SUPPLIED INFORMATION
--- START ---

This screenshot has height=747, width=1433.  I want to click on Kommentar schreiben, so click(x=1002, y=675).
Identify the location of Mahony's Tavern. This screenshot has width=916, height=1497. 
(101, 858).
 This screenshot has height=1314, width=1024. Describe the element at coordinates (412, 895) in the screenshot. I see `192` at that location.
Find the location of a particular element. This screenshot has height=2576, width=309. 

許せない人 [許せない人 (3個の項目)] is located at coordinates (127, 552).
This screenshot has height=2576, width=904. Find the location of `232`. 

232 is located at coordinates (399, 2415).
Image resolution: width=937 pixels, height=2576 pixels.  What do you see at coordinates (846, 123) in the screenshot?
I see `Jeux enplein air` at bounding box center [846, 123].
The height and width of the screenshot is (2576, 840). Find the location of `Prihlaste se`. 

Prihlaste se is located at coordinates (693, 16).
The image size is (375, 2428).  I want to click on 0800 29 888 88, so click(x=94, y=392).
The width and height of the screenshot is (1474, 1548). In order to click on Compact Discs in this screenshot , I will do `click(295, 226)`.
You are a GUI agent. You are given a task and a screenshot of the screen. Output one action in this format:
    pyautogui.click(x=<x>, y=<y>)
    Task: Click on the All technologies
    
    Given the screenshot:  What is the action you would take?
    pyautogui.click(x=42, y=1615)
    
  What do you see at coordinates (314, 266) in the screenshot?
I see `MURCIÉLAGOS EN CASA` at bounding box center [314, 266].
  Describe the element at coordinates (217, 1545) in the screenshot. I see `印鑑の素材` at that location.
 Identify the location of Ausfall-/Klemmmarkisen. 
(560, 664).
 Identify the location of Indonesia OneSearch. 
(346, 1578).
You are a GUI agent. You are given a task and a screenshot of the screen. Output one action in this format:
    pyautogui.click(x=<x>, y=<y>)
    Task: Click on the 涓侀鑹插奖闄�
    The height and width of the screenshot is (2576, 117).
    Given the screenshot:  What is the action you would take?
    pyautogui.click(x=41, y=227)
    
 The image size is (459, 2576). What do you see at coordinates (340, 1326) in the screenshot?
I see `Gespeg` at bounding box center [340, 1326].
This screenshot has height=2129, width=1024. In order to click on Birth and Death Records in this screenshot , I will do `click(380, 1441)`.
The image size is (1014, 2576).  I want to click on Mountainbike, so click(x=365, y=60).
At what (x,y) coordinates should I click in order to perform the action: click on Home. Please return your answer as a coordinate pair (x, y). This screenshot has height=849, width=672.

--- END ---

TASK INSTRUCTIONS
Find and copy each line of the material that holds the word "order".

OUTPUT OF THE EXERCISE
The width and height of the screenshot is (1474, 1548). In order to click on Compact Discs in this screenshot , I will do `click(295, 226)`.
This screenshot has height=2129, width=1024. In order to click on Birth and Death Records in this screenshot , I will do `click(380, 1441)`.
At what (x,y) coordinates should I click in order to perform the action: click on Home. Please return your answer as a coordinate pair (x, y). This screenshot has height=849, width=672.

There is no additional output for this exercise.